[YOUR TASK]:
Each line below either holds the string "Simpson" or doesn't. Count those that do and give only the number.

[PROVIDED INFORMATION]:
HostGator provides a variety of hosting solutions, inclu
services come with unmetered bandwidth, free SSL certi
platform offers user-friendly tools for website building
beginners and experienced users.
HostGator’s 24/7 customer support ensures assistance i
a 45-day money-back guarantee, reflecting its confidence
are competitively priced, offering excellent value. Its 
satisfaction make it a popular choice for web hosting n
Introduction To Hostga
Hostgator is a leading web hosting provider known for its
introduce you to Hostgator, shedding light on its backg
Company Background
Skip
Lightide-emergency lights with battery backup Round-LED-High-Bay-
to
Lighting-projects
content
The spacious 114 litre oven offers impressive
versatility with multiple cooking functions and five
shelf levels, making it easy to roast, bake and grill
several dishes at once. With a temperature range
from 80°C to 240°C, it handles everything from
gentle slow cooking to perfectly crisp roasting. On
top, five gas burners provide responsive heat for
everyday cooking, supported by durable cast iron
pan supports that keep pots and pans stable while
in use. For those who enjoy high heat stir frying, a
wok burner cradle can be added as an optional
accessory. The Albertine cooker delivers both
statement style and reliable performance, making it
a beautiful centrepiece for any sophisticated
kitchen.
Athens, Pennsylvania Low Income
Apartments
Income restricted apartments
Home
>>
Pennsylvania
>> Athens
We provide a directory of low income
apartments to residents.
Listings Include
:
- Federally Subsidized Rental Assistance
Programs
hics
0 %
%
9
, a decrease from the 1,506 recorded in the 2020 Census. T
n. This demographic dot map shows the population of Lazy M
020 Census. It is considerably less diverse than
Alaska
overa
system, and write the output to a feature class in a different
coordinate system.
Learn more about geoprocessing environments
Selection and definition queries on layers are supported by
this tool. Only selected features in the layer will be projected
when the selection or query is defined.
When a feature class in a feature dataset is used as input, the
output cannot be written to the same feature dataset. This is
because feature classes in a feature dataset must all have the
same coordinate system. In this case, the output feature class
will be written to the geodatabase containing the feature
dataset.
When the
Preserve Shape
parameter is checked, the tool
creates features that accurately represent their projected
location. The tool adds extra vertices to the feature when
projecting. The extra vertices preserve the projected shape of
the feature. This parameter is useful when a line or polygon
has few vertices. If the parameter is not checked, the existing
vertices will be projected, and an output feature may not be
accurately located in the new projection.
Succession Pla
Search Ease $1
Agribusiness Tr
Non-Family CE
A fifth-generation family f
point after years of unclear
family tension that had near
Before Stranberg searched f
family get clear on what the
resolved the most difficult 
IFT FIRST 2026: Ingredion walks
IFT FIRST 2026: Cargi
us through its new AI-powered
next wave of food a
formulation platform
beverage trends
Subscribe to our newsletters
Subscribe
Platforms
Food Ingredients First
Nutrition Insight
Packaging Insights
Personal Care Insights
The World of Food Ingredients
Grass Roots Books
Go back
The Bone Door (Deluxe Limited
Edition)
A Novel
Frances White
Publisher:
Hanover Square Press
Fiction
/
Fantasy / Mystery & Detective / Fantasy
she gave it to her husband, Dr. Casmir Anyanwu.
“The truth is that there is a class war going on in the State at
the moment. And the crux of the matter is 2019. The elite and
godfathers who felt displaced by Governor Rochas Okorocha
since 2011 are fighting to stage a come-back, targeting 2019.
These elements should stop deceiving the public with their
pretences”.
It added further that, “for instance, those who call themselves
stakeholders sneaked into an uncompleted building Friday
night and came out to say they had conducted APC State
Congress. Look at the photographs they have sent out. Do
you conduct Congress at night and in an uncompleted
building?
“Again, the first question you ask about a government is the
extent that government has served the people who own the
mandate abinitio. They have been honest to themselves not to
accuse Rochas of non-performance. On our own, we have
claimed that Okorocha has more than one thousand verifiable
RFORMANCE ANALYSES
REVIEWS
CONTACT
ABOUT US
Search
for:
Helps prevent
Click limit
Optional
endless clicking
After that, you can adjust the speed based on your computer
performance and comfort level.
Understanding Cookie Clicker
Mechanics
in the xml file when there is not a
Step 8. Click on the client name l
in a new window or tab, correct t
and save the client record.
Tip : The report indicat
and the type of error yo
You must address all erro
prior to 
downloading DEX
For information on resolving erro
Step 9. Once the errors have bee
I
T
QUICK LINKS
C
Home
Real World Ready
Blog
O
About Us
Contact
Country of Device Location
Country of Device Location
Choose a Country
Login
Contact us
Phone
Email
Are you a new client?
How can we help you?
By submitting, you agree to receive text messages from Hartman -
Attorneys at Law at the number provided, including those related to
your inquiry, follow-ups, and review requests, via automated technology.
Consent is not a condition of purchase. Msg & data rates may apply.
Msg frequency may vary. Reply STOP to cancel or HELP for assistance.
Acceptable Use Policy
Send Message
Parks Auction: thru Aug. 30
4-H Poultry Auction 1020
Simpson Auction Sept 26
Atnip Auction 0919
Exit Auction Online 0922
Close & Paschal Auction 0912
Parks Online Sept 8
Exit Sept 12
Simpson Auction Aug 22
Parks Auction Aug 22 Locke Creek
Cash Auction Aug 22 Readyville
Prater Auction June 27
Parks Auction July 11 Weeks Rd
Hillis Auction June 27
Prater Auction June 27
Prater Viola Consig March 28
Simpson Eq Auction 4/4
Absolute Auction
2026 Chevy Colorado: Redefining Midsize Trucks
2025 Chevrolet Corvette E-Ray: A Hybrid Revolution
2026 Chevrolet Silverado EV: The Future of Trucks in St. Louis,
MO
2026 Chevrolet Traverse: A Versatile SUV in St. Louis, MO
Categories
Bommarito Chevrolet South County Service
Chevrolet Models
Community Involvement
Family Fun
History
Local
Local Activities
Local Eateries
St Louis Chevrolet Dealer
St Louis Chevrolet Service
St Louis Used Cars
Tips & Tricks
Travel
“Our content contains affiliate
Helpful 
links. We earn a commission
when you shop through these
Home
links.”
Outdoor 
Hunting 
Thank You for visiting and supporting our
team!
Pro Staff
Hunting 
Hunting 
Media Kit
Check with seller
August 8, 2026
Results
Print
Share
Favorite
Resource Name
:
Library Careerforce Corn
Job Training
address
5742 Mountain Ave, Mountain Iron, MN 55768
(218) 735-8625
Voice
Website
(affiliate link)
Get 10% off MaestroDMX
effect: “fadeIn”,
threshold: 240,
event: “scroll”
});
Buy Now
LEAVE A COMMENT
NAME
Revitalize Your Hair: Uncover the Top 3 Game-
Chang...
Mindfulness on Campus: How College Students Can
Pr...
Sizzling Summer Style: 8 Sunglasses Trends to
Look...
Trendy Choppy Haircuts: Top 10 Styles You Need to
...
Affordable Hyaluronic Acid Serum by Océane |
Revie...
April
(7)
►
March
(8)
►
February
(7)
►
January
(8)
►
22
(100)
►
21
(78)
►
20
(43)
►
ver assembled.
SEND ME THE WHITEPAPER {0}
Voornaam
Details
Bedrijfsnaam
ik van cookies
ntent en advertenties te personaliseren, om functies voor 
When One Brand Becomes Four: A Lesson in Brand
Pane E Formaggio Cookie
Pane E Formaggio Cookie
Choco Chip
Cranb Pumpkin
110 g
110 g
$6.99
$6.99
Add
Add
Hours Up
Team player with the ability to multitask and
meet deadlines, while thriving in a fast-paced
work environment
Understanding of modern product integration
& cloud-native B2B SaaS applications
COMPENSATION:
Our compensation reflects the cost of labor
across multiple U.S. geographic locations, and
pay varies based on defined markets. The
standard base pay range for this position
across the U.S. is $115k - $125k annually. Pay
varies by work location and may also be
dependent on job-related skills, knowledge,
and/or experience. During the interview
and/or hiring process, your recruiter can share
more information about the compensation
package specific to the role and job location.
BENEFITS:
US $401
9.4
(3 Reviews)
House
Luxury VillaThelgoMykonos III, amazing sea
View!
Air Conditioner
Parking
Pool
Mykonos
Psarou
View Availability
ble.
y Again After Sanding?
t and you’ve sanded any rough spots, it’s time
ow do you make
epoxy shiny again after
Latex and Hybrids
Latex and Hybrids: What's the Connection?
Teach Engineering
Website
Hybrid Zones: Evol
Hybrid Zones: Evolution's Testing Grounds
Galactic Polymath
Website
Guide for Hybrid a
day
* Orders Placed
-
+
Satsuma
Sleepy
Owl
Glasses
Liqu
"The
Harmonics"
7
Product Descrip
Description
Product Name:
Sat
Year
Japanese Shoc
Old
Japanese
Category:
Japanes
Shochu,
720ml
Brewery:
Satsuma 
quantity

[EXERCISE SOLUTION]:
3